For that reason, in this bill I have limited the obligations on the minister to publish the advice only in relation to those statutory processes where the DPAC calls for public submissions. In those situations the advice should be published. That is what people have been calling for over the last 16 years, and that is what this bill brings about. In relation to the type of advice that DPAC gives the minister, it goes without saying that we generally do not know what that is, because it has largely been kept secret. However, I have a copy of one DPAC advice obtained under freedom of information, and that was in relation to the Cheltenham Park racecourse development plan amendment. This advice was given about two years ago.

In relation to the Cheltenham Park racecourse DPA, there were 793 submissions from the general public, there were 37 oral submissions delivered over two nights, and at least 170 people attended the first of the public hearings. Having now obtained a copy of DPAC's advice, it is clear to me that the DPAC did support that rezoning, and in fact I am prepared to say that I am not aware of any situation where the DPAC has ever rejected a ministerial DPA. I am not saying it has never happened, but I am not aware of it. The chair of the DPAC was asked at Mount Barker whether he was aware. He indicated that, maybe, in the dim and distant past it might have happened, but he could not identify it—and would not—because the DPAC has taken the approach for the last 16 years that its advice is secret.

I should say that even if the Development Policy Advisory Committee were to advise against a particular DPA there is nothing to stop the minister going ahead anyway and approving it, because at present the buck does ultimately stop with the minister, and he is under no obligation to accept any advice he has been given, whether from his department, DPAC or anyone else. What the community is demanding, and what this bill provides, is that decisions be more transparent and not be made behind closed doors with secret reports. So, this bill obliges the minister to release the report, the advice, within two days of receiving it.

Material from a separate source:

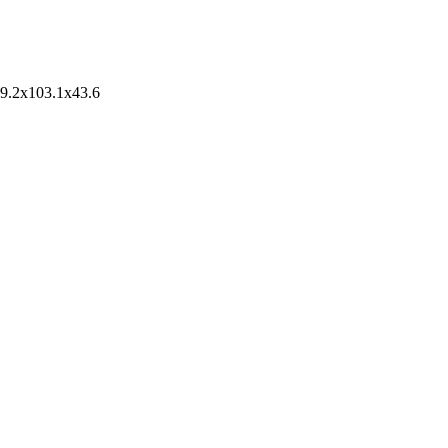
.2х103.1х43.6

Finally, I want to acknowledge the support received so far from Isobel Redmond, the Leader of the Opposition in another place, who was reported in the Mount Barker Courier of last week. I will read a couple of sentences from the article, headed 'Libs would back report's release', as follows:

The leader of the state opposition would back legislative changes to force the independent body investigating a growth plan for Mount Barker and Nairne to release its final report and recommendations. Isobel Redmond, whose seat of Heysen adjoins the Mount Barker region, said she would 'absolutely support changes to the system' that currently keeps the Development Policy Advisory Committee's (DPAC) advice under wraps.

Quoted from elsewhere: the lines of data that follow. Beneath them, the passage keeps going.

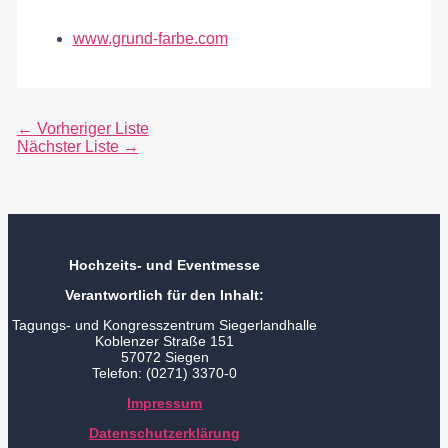
www.grund-farbe.com
←
Vorheriger Liste
Nächster Liste
→
Hochzeits- und Eventmesse
Verantwortlich für den Inhalt:
Tagungs- und Kongresszentrum Siegerlandhalle
Koblenzer Straße 151
57072 Siegen
Telefon: (0271) 3370-0
Impressum
Datenschutzerklärung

The article further quotes her as saying:

It just beggars belief that they (the government) say 'we are not going to make this public'.

She is further quoted as saying:

My own personal view is the more open the process, the better.

I agree wholeheartedly with Isobel Redmond. To be completely transparent—because that is what I am calling on the government to do—I note that the article also says:

Ms Redmond has stopped short of committing to supporting Greens MLC Mark Parnell's planned bill to change the Development Act to force the report's release. 'It's a matter for the party room and it hasn't been considered yet in the party room', she told The Courier.

Well, she has not because I have only just introduced the bill today; however, it seems that what I propose is exactly what the Leader of the Opposition says in The Courier that she supports.

So I urge opposition members to listen to their leader and look on this bill favourably. I also call on crossbench members to support it. It has been the focus of just about every submission in the 15 hours that we have heard at Mount Barker, the five hours we heard over Cheltenham Park, and the five hours we heard at Gawler East. The community wants these reports made public. I also urge members of the government to support this bill. Here is a chance to replace a tradition of secrecy with a practice of openness. I commend the bill to the council.

Debate adjourned on motion of Hon. B.V. Finnigan.